> [Task instructions]:
All lines from the entries below that contain the string "wollen" should be copied out.

======== Data for this task

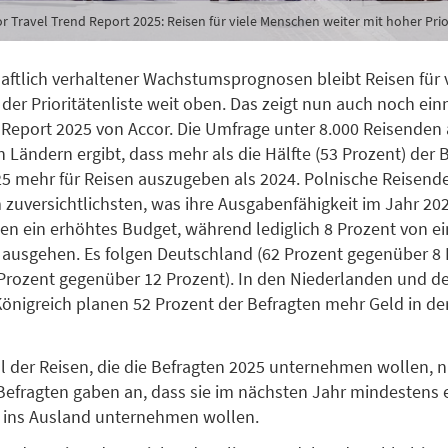
r Travel Trend Report 2025: Reisen für viele Menschen weiter mit hoher Prio
haftlich verhaltener Wachstumsprognosen bleibt Reisen für 
der Prioritätenliste weit oben. Das zeigt nun auch noch ein
 Report 2025 von Accor. Die Umfrage unter 8.000 Reisenden
 Ländern ergibt, dass mehr als die Hälfte (53 Prozent) der 
25 mehr für Reisen auszugeben als 2024. Polnische Reisend
 zuversichtlichsten, was ihre Ausgabenfähigkeit im Jahr 2025
en ein erhöhtes Budget, während lediglich 8 Prozent von ei
ausgehen. Es folgen Deutschland (62 Prozent gegenüber 8 
Prozent gegenüber 12 Prozent). In den Niederlanden und 
Königreich planen 52 Prozent der Befragten mehr Geld in de
l der Reisen, die die Befragten 2025 unternehmen wollen, 
Befragten gaben an, dass sie im nächsten Jahr mindestens 
e ins Ausland unternehmen wollen.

================

> [Task answer]:
l der Reisen, die die Befragten 2025 unternehmen wollen, 
e ins Ausland unternehmen wollen.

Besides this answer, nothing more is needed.